Habitués à l’affrontement et craints par les pouvoirs publics, les mototaximen évitent le quartier Deido dont l’accès leur est désormais interdit par le préfet. Les forces de l’ordre veillent.
La vie a repris son cours normal au quartier Deido à Douala, l’un des plus animés de la ville. Des gendarmes et policiers armés de gourdins, de matraques et d’armes à feu sont postés à l’entrée de chaque rue de ce quartier. Objectif : dissuader tout conducteur de moto d’y rentrer avec son engin. La mesure fait suite à un arrêté du préfet du Wouri de jeudi dernier qui interdit la circulation des mototaxis à Deido, et ce, jusqu’à nouvel ordre. En effet, au petit matin du 31 décembre 2011, un jeune homme originaire de ce quartier est mortellement poignardé non loin de son domicile par un individu à bord d’une moto.
Furieux, les habitants du quartier engagent une chasse aux mototaxis à l’arrêt. Les chauffeurs sont bastonnés et leurs engins incendiés. Ces échauffourées se sont transformés en de véritables émeutes qui paralysent la circulation et la quiétude des citoyens qui habitent ou passent par ce quartier.
Plusieurs centaines de policiers et gendarmes armés et accompagnés de dispositif anti-émeute ont été déployés dans le secteur. La situation semblait maitrisée, mais a repris de plus belle au lendemain du nouvel an. Révoltés, les mototaximen partiront de plusieurs autres coins de la ville pour porter secours à leurs collègues. La situation dégénère. Plusieurs dizaines de motos sont incendiés. De nombreux blessés et deux morts sont enregistrés.
Plus de mototaxis à Deido
Cette situation a provoqué une levée de boucliers des autorités traditionnelles, politiques et autres élites originaires de la ville de Douala. Les chefs des six principaux cantons de la ville vont alors adresser le 3 janvier une lettre au préfet lui suggérant « de bien vouloir procéder à l’interdiction de la circulation des motos taximen à l’intérieur du périmètre du Canton Deido et ceci au moins jusqu’à la date des obsèques du défunt ». Une requête suivie par le préfet et qui sera accompagnée d’une forte présence des forces de sécurité dans le périmètre concerné.
« Nous respectons cette décision et d’ailleurs, nous pouvons aisément travailler en dehors de Deido », soutient Léo, un conducteur de moto. « C’est injuste mais que faire, notre syndicat va attaquer cette décision si elle perdure », renchérit Landry, un autre de ces collègues.
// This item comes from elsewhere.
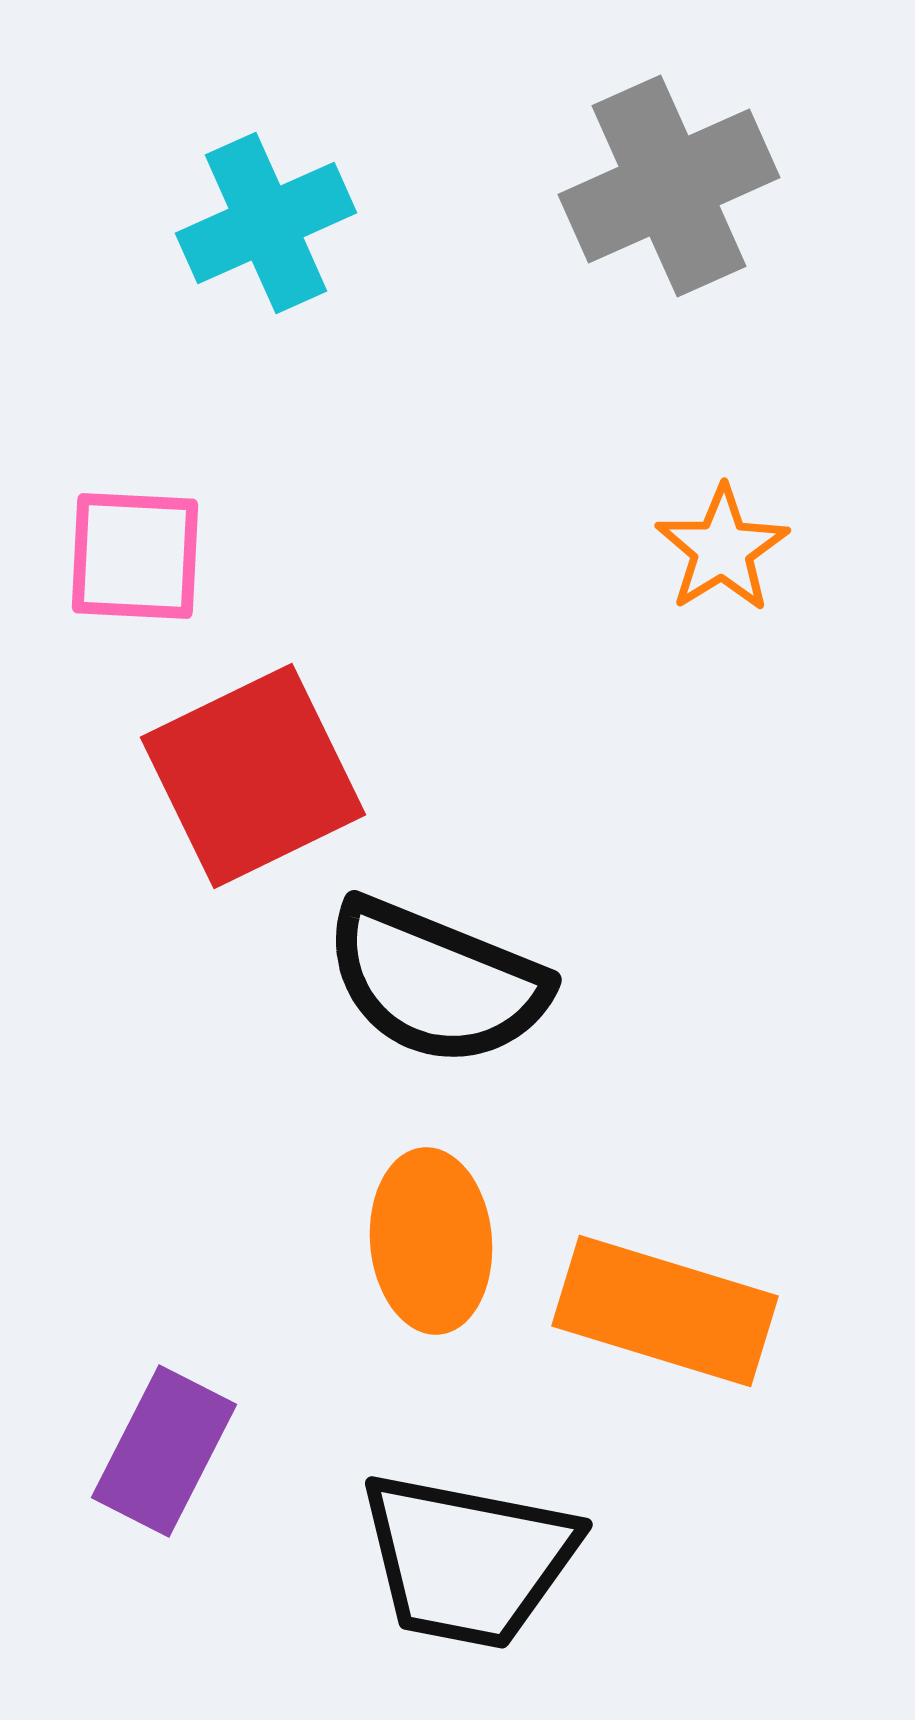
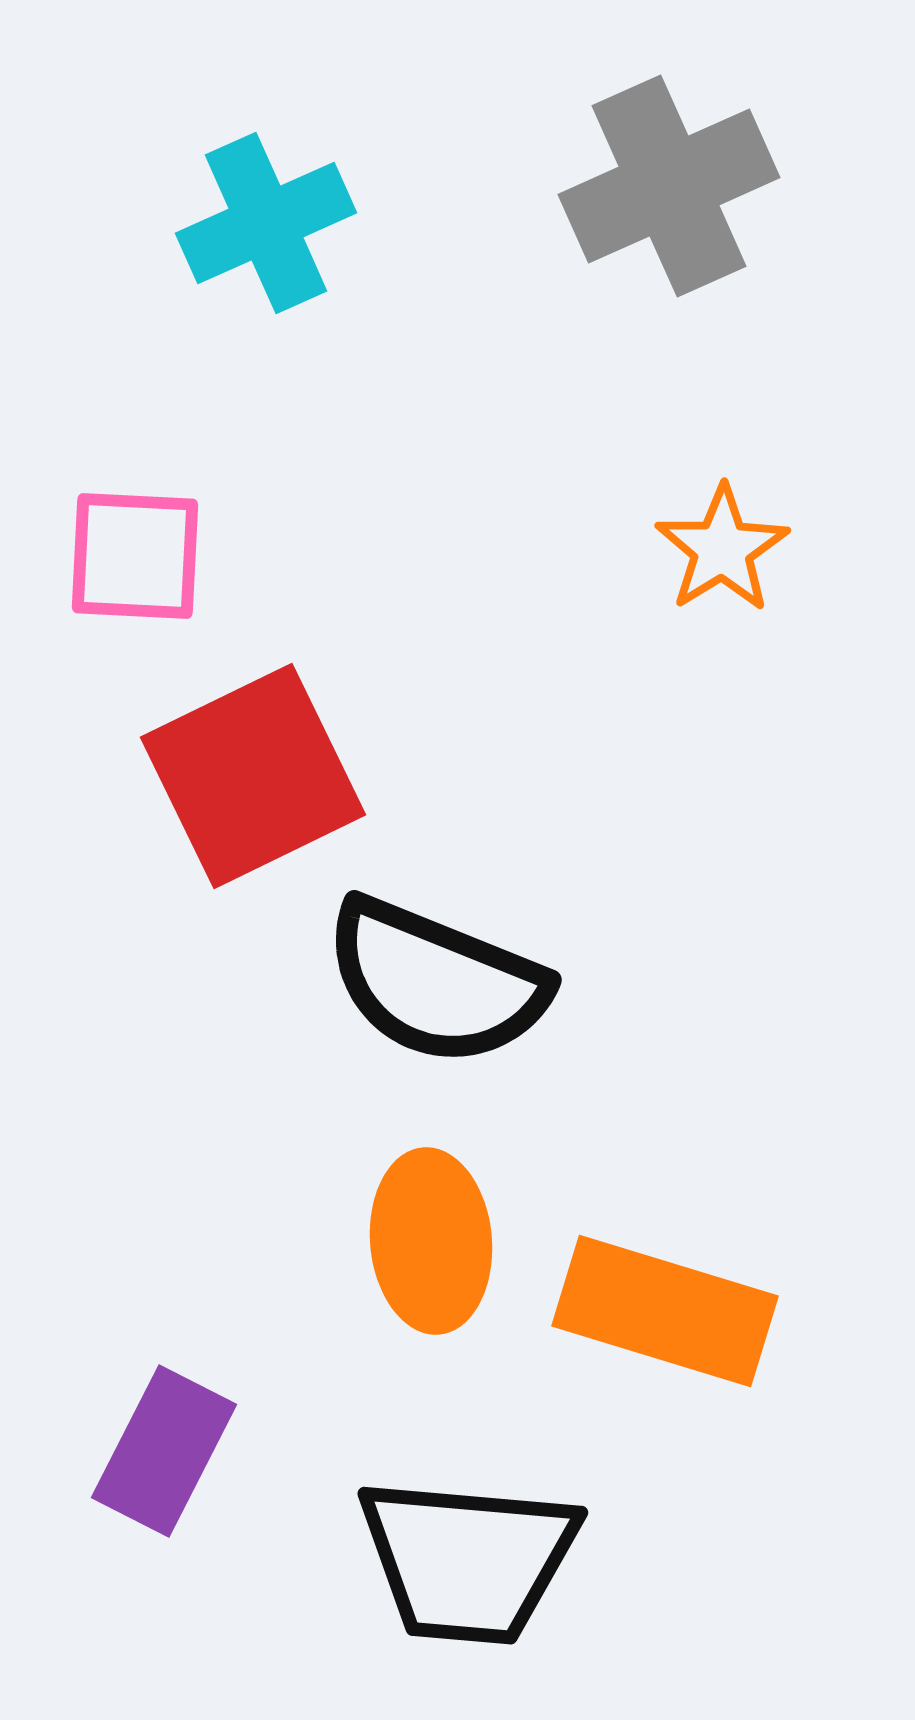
black trapezoid: rotated 6 degrees counterclockwise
Surprenant. Les mototaximen qui se chiffrent à plus de 50 000 dans la ville de Douala sont réputés insubordonnés et toujours prêt à défier les autorités. Véritables seigneurs de la rue, ils n’hésitent pas à paralyser la ville, cassant tout à leur passage chaque fois que leurs intérêts sont menacés.
La mesure temporaire cette fois fâchent-elle moins ? En avril 2010, les mototaximen avaient déjà été interdits de circulation dans le quartier administratif de Bonanjo non sans avoir résister avant de se résigner. Leur plus grande victoire reste le refus de respecter les dispositions du décret du premier ministre de 2008 qui réglementait cette profession.
Ils continuent depuis lors de circuler parfois sans permis de conduire, de carte grise, de plaque d’immatriculation, sans assurance ou sans des casques prévus entre autres par la réglementation occasionnant de nombreux accidents mortels.